Don't worry, it wasn't you. Turns out that the company itself was out of focus. Insiders and outside observers alike blame Hyseq's old scattershot business plan on inexperienced management. As far as the investment community is concerned, the company didn't have a clear mission, and its dealmaking was lethargic.

But that's all behind it now. Hyseq has hitched its wagon to a biotech business star, and investors and staff say good things are to come.

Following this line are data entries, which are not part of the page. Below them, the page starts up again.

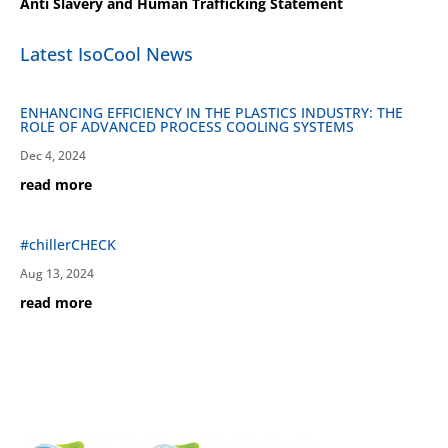
Anti Slavery and Human Trafficking Statement
Latest IsoCool News
ENHANCING EFFICIENCY IN THE PLASTICS INDUSTRY: THE
ROLE OF ADVANCED PROCESS COOLING SYSTEMS
Dec 4, 2024
read more
#chillerCHECK
Aug 13, 2024
read more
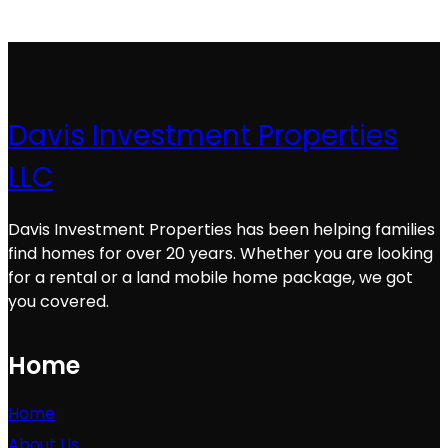
Davis Investment Properties
LLC
Davis Investment Properties has been helping families
find homes for over 20 years. Whether you are looking
for a rental or a land mobile home package, we got
you covered.
Home
Home
About Us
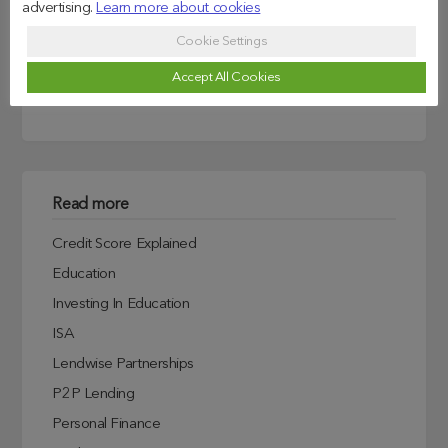
advertising.
Learn more about cookies
Search
Cookie Settings
Accept All Cookies
Read more
Credit Score Explained
Education
Investing In Education
ISA
Lendwise Partnerships
P2P Lending
Personal Finance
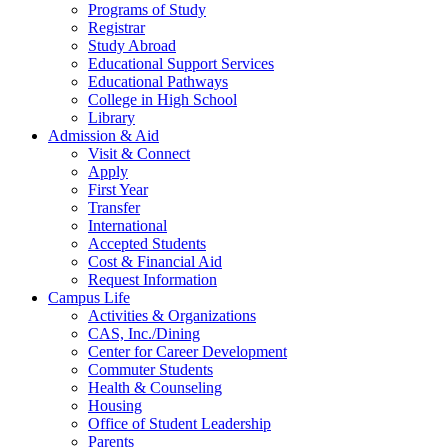
Programs of Study
Registrar
Study Abroad
Educational Support Services
Educational Pathways
College in High School
Library
Admission & Aid
Visit & Connect
Apply
First Year
Transfer
International
Accepted Students
Cost & Financial Aid
Request Information
Campus Life
Activities & Organizations
CAS, Inc./Dining
Center for Career Development
Commuter Students
Health & Counseling
Housing
Office of Student Leadership
Parents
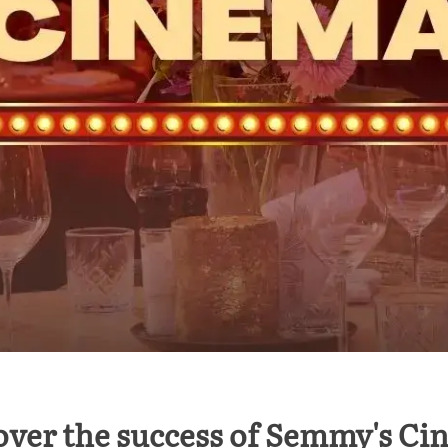
over the success of Semmy's Ci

George Rathmann, 72, who became Hyseq's chairman early this year and then replaced the company's founding CEO in May, is a larger-than-life figure with the twinkle and charm of Santa Claus and the track record of Midas. His claim to fame is Amgen, the world's largest biotech company and a regular on 'best companies' lists, which he cofounded in 1980. In 1990, Rathmann founded another biotech, ICOS, and grew that too into a stock market success.

Chris Wolf, Hyseq's former CFO who is still a significant shareholder, says he was delighted to hear that Rathmann had taken command. Rathmann's reputation for creating 'very focused business strategies,' Wolf says, will get Hyseq 'back to its original focus to be a biopharmaceutical company.' What's more, Wolf claims, in terms of product candidates, Hyseq has far more to offer than Rathmann's previous companies did. Under Rathmann's guidance, Wolf predicts, Hyseq could grow into a $200-a-share company.

Fuzzy vision

Looking back, it's hard to pinpoint exactly when Hyseq started losing clarity.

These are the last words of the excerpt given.